The Bulls had just completed a four-game sweep of their long-time nemeses in the Eastern Conference finals, finally vanquishing the team that ousted them in each of the previous two postseasons en route to titles. Making the occasion sweeter was the blowout nature of the contest — the Bulls won 115-94 — and the fact that it transpired on the Pistons' home floor. Fans chanted in support of the Los Angeles Lakers, who eventually fell to the Bulls in the NBA Finals, in the waning moments.
But what made it especially memorable was the way the Pistons left the court.

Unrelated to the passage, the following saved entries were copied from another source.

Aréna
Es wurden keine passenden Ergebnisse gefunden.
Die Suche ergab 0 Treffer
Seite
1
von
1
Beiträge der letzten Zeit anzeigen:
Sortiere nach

During a stoppage with 7.9 seconds to play in the fourth quarter, multiple Detroit players (Isiah Thomas, Bill Laimbeer and Mark Aguirre most visibly) lived up to their "Bad Boy" moniker by scurrying to the locker room without shaking hands with the victorious Bulls, whose bench they walked past as they exited.
"Straight up b------," Horace Grant said in The Last Dance. "That's what they walked off like."
Accounts slightly vary on the motivation behind the Pistons' move. In a 2013 appearance on NBA TV's Open Court, Thomas cited Jordan publicly disrespecting the Pistons during the series as an impetus, and it's true that Jordan called the Pistons "underserving champions" and "bad for basketball" between Games 3 and 4.
In an interview for The Last Dance, Thomas pointed to the 1980s Boston Celtics skipping the handshake line when the Pistons finally conquered them, saying that's how the "torch" was typically passed. (This explanation was dismissed by Jordan as "bulls---" in the documentary and refuted by former Celtics staffer Jon Jennings in an interview with the Boston Globe.)
Though Laimbeer maintains to this day he doesn't regret the gesture, which was decided upon in the moment as the clock wound down, Thomas has said multiple times that, given the years-long backlash, he would do things differently if he could go back.
But what's widely agreed upon is that the anecdote encapsulates not only a two-team rivalry, but an era of competition. To this day, there remains no love lost between the principles of those Bulls-Pistons matchups.